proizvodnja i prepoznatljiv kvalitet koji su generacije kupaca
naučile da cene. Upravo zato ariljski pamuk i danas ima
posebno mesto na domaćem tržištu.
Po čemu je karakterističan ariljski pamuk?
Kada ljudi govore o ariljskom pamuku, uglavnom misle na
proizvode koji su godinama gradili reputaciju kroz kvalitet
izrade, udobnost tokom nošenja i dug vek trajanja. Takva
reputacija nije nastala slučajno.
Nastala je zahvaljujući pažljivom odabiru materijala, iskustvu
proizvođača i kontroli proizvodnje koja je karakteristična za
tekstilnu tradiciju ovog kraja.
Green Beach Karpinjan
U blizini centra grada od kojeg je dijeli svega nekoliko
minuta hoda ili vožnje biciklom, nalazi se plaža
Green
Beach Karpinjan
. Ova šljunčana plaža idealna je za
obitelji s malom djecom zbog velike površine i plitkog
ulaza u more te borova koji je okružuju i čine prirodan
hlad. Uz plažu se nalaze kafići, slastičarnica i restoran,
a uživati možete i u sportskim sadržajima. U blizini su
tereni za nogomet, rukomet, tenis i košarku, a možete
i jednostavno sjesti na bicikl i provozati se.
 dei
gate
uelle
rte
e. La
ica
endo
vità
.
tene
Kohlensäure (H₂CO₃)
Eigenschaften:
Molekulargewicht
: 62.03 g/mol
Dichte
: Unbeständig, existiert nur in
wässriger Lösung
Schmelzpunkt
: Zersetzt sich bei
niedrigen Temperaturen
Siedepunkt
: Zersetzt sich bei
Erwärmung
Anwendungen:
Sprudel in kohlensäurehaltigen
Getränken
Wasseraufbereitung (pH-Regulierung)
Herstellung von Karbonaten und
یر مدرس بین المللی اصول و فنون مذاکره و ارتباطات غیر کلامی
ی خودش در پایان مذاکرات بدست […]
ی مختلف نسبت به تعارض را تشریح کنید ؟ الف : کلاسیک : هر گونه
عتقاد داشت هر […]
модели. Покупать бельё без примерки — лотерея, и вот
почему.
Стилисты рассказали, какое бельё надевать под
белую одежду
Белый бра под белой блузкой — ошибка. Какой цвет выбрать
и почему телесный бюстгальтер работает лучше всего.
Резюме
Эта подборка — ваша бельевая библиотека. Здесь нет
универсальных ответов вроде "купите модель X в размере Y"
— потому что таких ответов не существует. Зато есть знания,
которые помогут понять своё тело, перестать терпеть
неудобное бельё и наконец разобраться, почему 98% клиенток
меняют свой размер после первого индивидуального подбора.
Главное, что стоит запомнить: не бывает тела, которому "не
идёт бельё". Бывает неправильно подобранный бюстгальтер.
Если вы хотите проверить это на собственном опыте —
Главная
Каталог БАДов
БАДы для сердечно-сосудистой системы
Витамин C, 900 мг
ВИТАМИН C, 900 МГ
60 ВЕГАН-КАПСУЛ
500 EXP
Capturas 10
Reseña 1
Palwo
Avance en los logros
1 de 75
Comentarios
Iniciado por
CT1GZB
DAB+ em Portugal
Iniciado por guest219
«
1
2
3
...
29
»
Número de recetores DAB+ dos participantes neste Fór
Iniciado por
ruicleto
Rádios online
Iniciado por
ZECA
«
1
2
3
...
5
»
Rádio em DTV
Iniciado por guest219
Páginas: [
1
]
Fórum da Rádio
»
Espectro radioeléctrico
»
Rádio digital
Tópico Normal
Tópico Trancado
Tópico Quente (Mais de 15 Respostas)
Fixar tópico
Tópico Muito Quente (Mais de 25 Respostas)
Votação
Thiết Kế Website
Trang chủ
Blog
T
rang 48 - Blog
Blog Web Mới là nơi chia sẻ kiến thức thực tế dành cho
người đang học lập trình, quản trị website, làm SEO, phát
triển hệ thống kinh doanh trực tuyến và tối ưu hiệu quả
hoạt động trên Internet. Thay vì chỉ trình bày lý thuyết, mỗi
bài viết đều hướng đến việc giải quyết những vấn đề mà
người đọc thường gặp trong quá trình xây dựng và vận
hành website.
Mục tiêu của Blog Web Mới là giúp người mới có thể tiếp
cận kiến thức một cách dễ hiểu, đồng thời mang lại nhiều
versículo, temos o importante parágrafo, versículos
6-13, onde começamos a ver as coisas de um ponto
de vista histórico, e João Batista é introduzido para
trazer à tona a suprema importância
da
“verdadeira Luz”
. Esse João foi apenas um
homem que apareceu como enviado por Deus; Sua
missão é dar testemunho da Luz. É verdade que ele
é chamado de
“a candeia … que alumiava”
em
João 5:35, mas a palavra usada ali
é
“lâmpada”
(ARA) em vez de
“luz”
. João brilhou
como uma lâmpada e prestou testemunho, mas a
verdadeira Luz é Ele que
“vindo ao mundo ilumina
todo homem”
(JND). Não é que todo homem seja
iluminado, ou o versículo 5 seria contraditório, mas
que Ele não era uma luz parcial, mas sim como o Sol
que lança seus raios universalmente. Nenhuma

* * * *

For the data shown above, give the number of lines where the word "бельё" appears, and nothing else.

4